Wissenswertes über Ischias
Risikogruppen
Ischiasschmerzen treten sehr häufig in industrialisierten Ländern auf. Wie bereits anhand dieser Tatsache zu erahnen ist, so liegt das hohe Risiko für Menschen in der heutigen Gesellschaft tatsächlich in den Lebensumständen begründet. Eine Risikogruppe für das Auftreten von Ischiasschmerzen sind Menschen, die schwerer körperlicher Arbeit nachgehen. Betroffen sind aus dieser Gruppe insbesondere die Leute, deren Arbeit schweres Heben und häufiges Bücken beinhaltet, vor allem dann, wenn dies mit Drehbewegungen einhergeht. Eine weitere Risikogruppe besteht jedoch aus Menschen, deren Berufsleben völlig gegensätzliche Anforderungen stellt. Auch eine überwiegend sitzend ausgeübte Tätigkeit, insbesondere in Verbindung mit einem mangelnden sportlichen Ausgleich, steigert die Anfälligkeit für Ischiasschmerzen. Zudem vermehrt betroffen sind Raucher, Menschen mit Übergewicht , besonders große Menschen und Menschen, die dauerhaft Stress ausgesetzt sind.
Das Cauda-Equina-Syndrom
Ischiasschmerzen sind in der Regel kein Notfall. Wenn jedoch neben den typischen Symptomen zusätzlich Taubheitsgefühle zwischen den Beinen und im Gesäßbereich und/oder Harn- oder Stuhlinkontinenz auftreten, müssen sich die Betroffenen umgehend in ärztliche Behandlung begeben. In diesem Fall handelt es sich um einen Notfall – es besteht Verdacht auf das eher selten auftretende Cauda-Equina-Syndrom.

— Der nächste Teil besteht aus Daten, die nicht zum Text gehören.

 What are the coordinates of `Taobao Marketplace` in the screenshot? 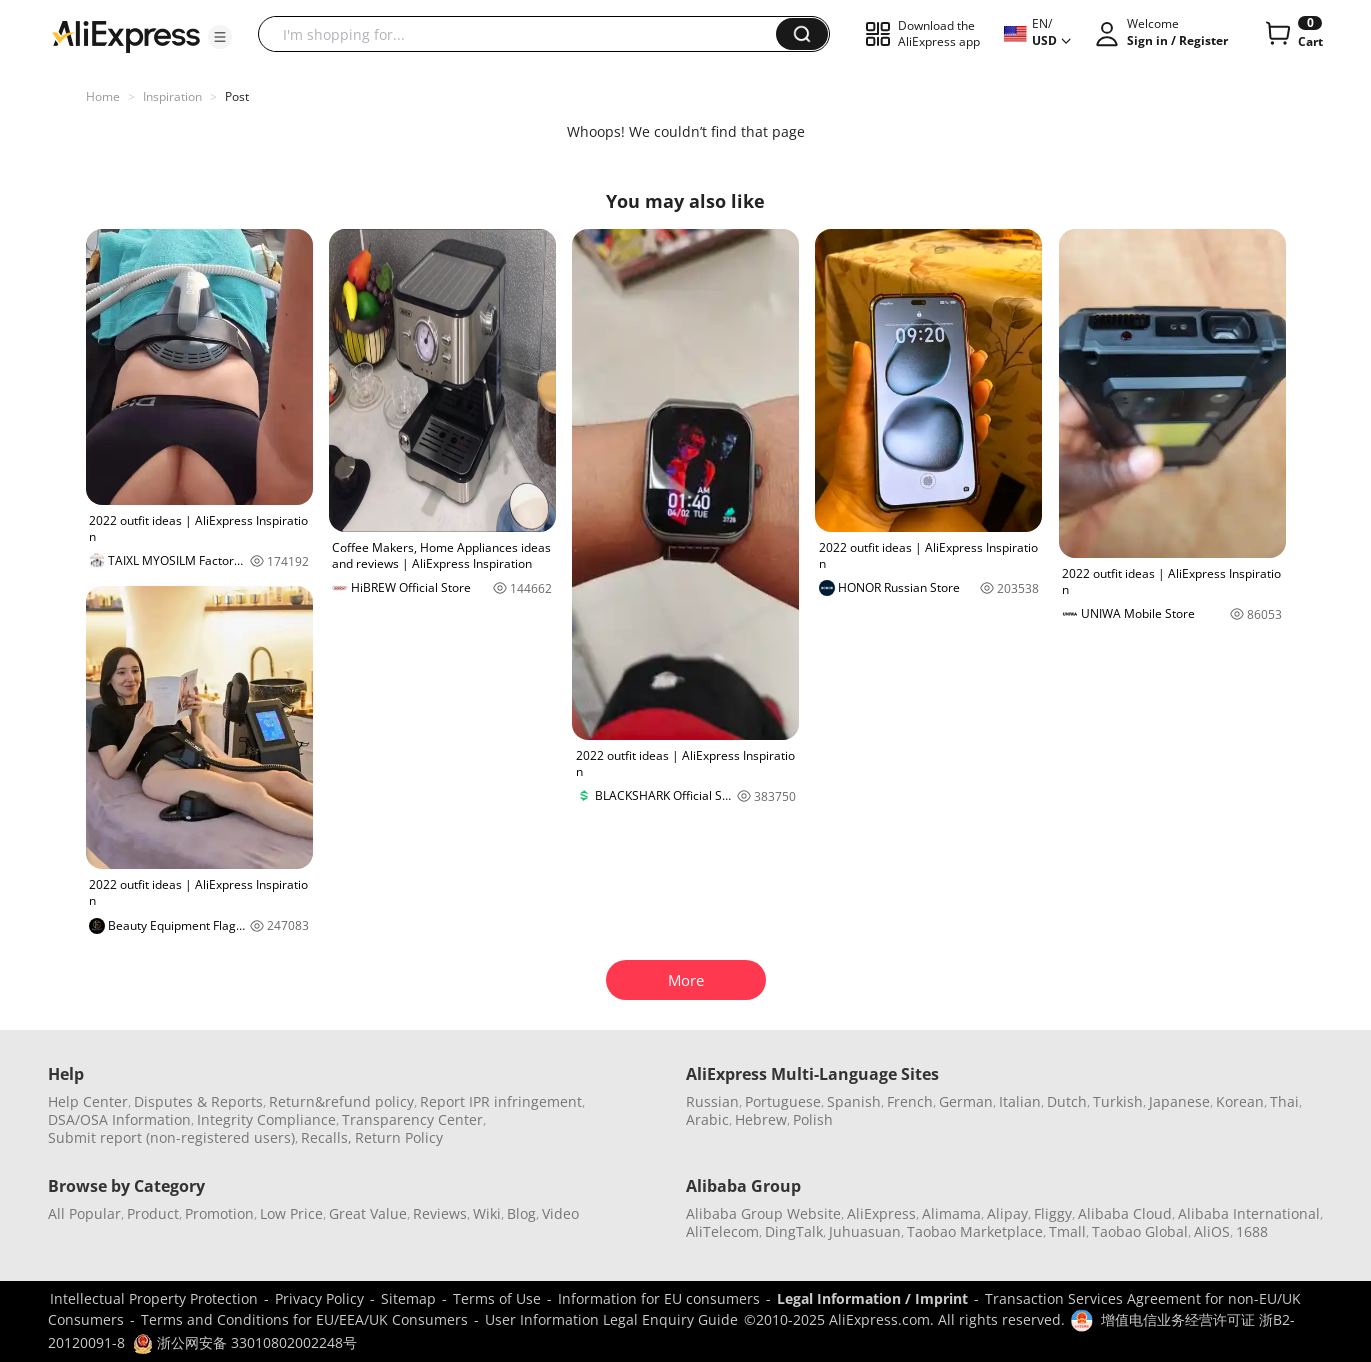 It's located at (975, 1231).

Die Cauda equina ist ein pferdeschweifartiges Nervenwurzelgeflecht, das auf Höhe der ersten Lendenwirbel beginnt. Sie entsteht aufgrund eines Zurückbleibens des Wachstums vom Rückenmark gegenüber der Wirbelsäule während der Entwicklung. Die Nerven der Cauda equina verlaufen also nicht im Rückenmark, sondern liegen in einem Sack, der von der harten Hirnhaut (Dura mater) gebildet wird. Nach ihrem Verlauf im Wirbelkanal treten sie, wie die Rückenmarksnerven, durch die jeweiligen Zwischenwirbellöcher aus dem Wirbelkanal aus und ziehen zu den Muskeln, die sie motorisch versorgen bzw. zu den Arealen, die sensibel innerviert werden.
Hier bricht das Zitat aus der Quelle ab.